Nut Ink. Mini reviews of texts old and new. No fuss. No plot spoilers. No adverts. Occasional competency.

Saturday, March 30, 2013

Marvels (1994)

Author: Kurt Busiek | Illustrator: Alex Ross | Page Count: 248

"I was learning a great deal about the world, and even more about the pain of a forced solitude.  I was aware of everything... understanding nothing."

The individual stories that Marvels was originally envisioned to tell would've been interesting but the unified, multi-layered work that it became is something very, very special.  Writer Kurt Busiek cites Tom DeFalco as the man that provided inspiration for turning many ideas into one idea, so kudos to him.

It revisits iconic comic moments that span 35 years (1939 to 1974) by exploring those events from the perspective of the regular people that were directly affected by them.  It's the Everyman story entwined with the story of a world unprepared for the threats that face it.

The eyes and voice of the work belong to Phil Sheldon, a freelance photo journalist.  Phil can’t climb walls or shoot fire from his fingertips, he can’t even protect himself from being swept up by a changing public opinion, but when the superheroes begin to bleed into society he’s there to capture it with his camera.
Sheldon embodies the fear, awe and confusion that grips a person as they watch two ‘Marvels’ fighting for dominance, tearing up a city like it was paper.

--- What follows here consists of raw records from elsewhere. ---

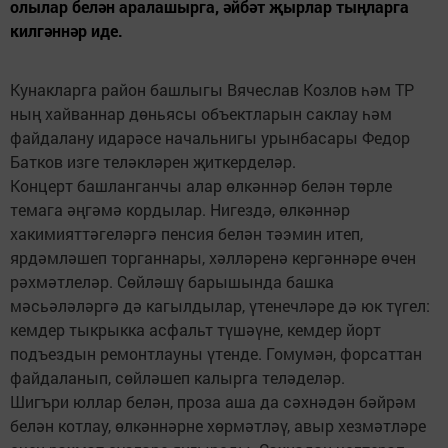
олылар белән аралашырга, әйбәт җырлар тыңларга
килгәннәр иде.
Кунакларга район башлыгы Вячеслав Козлов һәм ТР
ның хайваннар дөньясы объектларын саклау һәм
файдалану идарәсе начальнигы урынбасары Федор
Батков изге теләкләрен җиткерделәр.
Концерт башланганчы алар өлкәннәр белән төрле
темага әңгәмә кордылар. Нигездә, өлкәннәр
хакимияттәгеләргә пенсия белән тәэмин итеп,
ярдәмләшеп торганнары, хәлләренә кергәннәре өчен
рәхмәтлеләр. Сөйләшү барышында башка
мәсьәләләргә дә кагылдылар, үтенечләре дә юк түгел:
кемдер тыкрыкка асфальт түшәүне, кемдер йорт
подъездын ремонтлауны үтенде. Гомумән, форсаттан
файдаланып, сөйләшеп калырга теләделәр.
Шигъри юллар белән, проза аша да сәхнәдән бәйрәм
белән котлау, өлкәннәрне хөрмәтләү, авыр хезмәтләре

Flipping the perspective from the heroes and villains to the common man replaced the usual metaphor device with a more overtly relatable truth.  It emphasised the choices and consequences forced upon the ordinary citizens thrust into a world they'd no control over.

I wasn't familiar with all of the storylines that played out on the city like a canvas but it didn't matter too much, the book is written in such a way that a lack of knowledge doesn't exclude you from Phil Sheldon’s story.  Even if this is the first comic book you've ever read, it still astounds.
It’s a love song to an age of comics that can never be repeated, and a genre breaking advancement in narrative that works on many levels.

It was Alex Ross’ comic début.  His fully painted art is unmistakable.  Using people as models helped capture a sense of realism.  His heroes are truth exaggerated but never twisted into impossible forms.